Figure 2. Performance of the PBE-D3/QZVP functional for 195 curved coronene-CO₂ geometries, illustrating the overdamping of dispersion at short range alleviated by refitting.

2. Models of N-doped nanotubes and their interactions with CO₂

Doping of the carbon nanotubes with nitrogen is an important way of tuning their electronic, optical, and adsorption properties in a broad range. Experimental and simulational studies of N-doped nanotubes indicate two types of local structure: a simple substitution of one carbon atom by a nitrogen and a presence of 3-4 pyridine-like rings surrounding a vacancy. We focus on this latter class of structures and construct a set of model complexes of carbon dioxide with N-containing polyheterocyclic aromatic compounds (N-PHACs) ranging from one to seven rings – see Fig. 3. We consider global-minimum orientations of these complexes (with the CO₂ carbon lying in the N-PHAC plane) as well as stacked configurations that may better represent the interaction with an extended nanotube. We again use the MP2/CBS+ΔCCSD(T) approach to compute accurate benchmark interaction energies for a range of systems, orientations, and intermolecular distances, and examine the performance of various DFT variants. An important new aspect is that both DFT and approximate wavefunction-based approaches such as MP2 exhibit a drastically different behavior for the in-plane and stacked structures, confirming that no method below CCSD(T) is consistently reliable. We are currently finalizing the analysis of the DFT performance and plan to employ the best variant in calculations of the interaction energy profile between a CO₂molecule and complete 3- and 4-pyridinic vacancies within N-doped nanotubes.

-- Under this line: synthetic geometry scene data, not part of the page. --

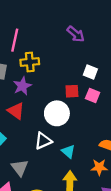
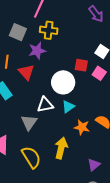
cyan triangle: (68, 151) -> (68, 107), moved, turned 32
orange star: (99, 167) -> (82, 127), moved
gray triangle: (20, 168) -> (29, 122), moved

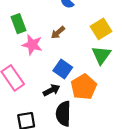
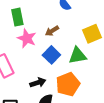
green triangle: (101, 55) -> (77, 55), moved, turned 36
blue square: (63, 69) -> (51, 55), moved

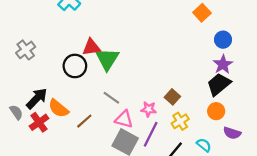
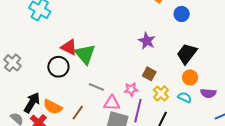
red triangle: (91, 47) -> (69, 47), turned 48
purple star: (223, 64) -> (147, 41), moved
cyan semicircle: (204, 145) -> (185, 97), moved

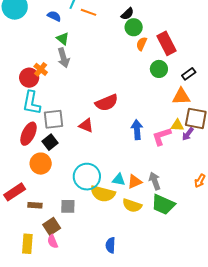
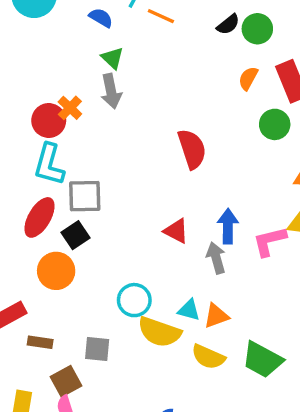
green circle: (134, 27) -> (257, 29), moved
red semicircle: (107, 103) -> (192, 149), moved, turned -90
red triangle: (86, 125) -> (176, 231), moved
cyan circle: (87, 177) -> (134, 300), size x0.7
gray arrow: (155, 181) -> (216, 258), moved

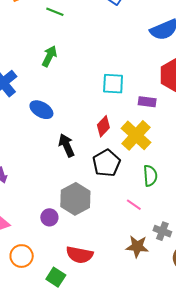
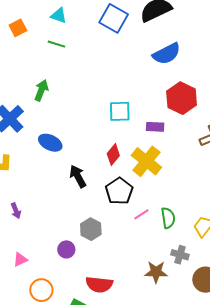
green arrow: (49, 56) -> (41, 90), moved
green semicircle: (150, 176) -> (168, 218), moved
gray hexagon: (75, 199) -> (91, 229), size x0.7
pink line: (134, 205) -> (141, 214), moved, turned -63

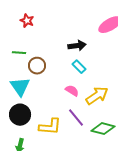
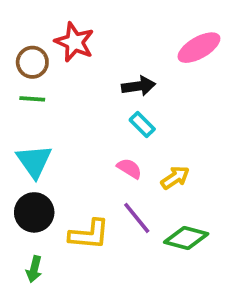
red star: (27, 21) -> (74, 42), moved, size x1.5
brown circle: (37, 66) -> (32, 62), moved
yellow arrow: (97, 96) -> (175, 178), size x0.7

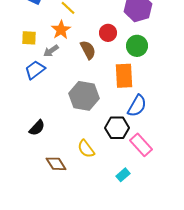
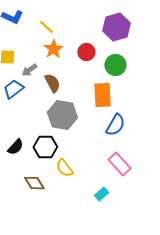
orange star: (61, 30) -> (53, 49), moved
brown semicircle: (88, 50) -> (52, 83), moved
black hexagon: (117, 128) -> (45, 147), moved

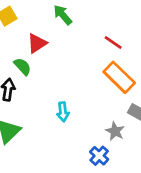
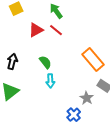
red line: (113, 43) -> (56, 30), moved
green semicircle: (23, 66) -> (45, 62), moved

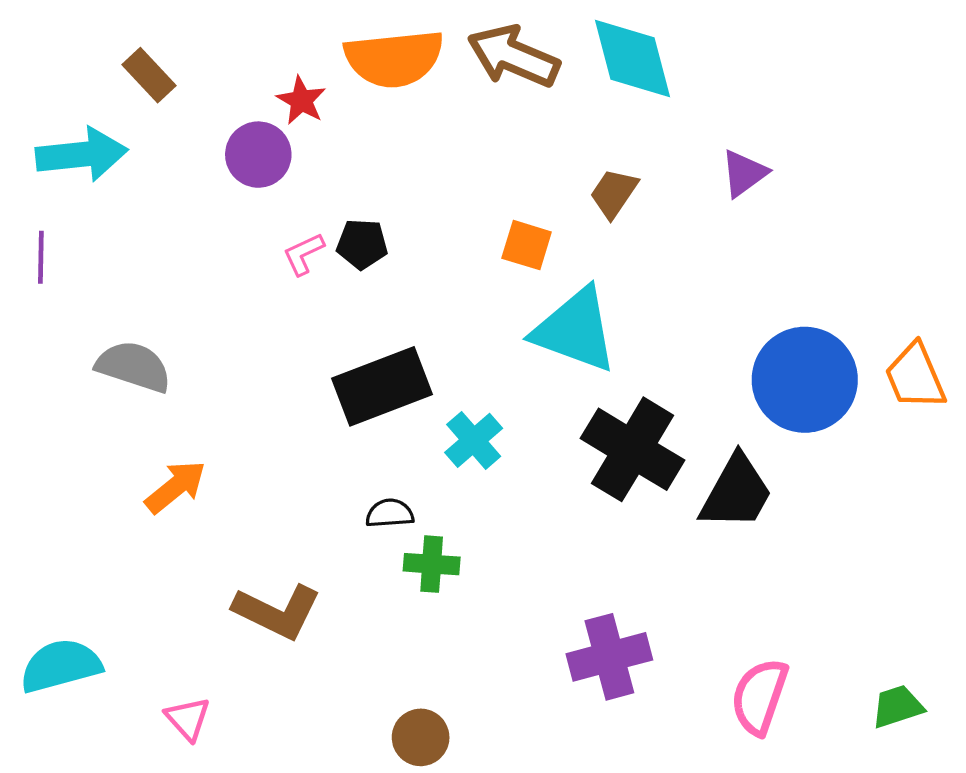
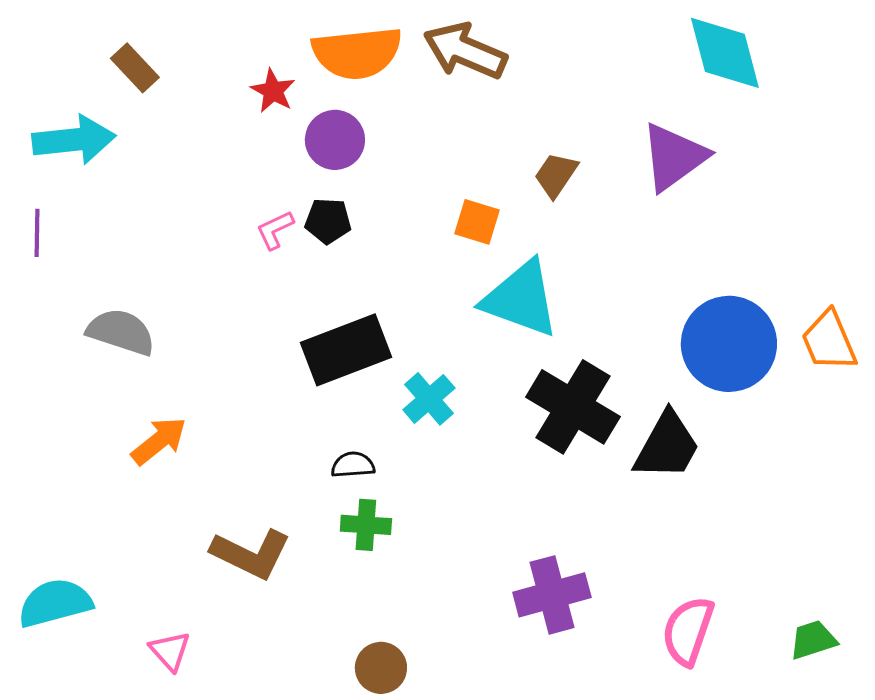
cyan diamond: (633, 59) -> (725, 53), moved
purple circle: (258, 155) -> (335, 140), moved
purple triangle: (744, 173) -> (674, 157), size x1.6
green cross: (432, 564) -> (366, 525), moved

Figure 3. Benchmark complexes of N-PHACs with carbon dioxide.

3. Analytic methane-nanotube potential and its applications

Having established the best DFT variant (BLYP-D3(BJ)/SVP provides an optimal balance between accuracy and performance) and required model size (circumcoronene in case of exterior sites) for accurately recovering methane adsorption energies, we calculated a large number of data points (3705 symmetry-unique configurations per nanotube) and have just fitted the first analytic potential to the exterior data for the (9,0) nanotube. It is sufficient to compute points over a symmetry-unique quadrant of the central circumcoronene ring, as shown in Fig. 4. The analytical potential has a site-site form (with 54 sites on circumcoronene and 5 sites on methane) and combines short-range exponential terms with damped asymptotic contributions. The fit exhibits a mean unsigned error of 0.14 kcal/mol. We are currently testing the quality of the analytical potential and working to combine it with an accurate literature methane-methane potential in grand-canonical Monte Carlo simulations of the methane adsorption isotherm.

Figure 4. (Left) Symmetry-unique locations of the methane carbon over the nanotube. (Right) A superposition of the angular orientations of methane present in the fitting dataset.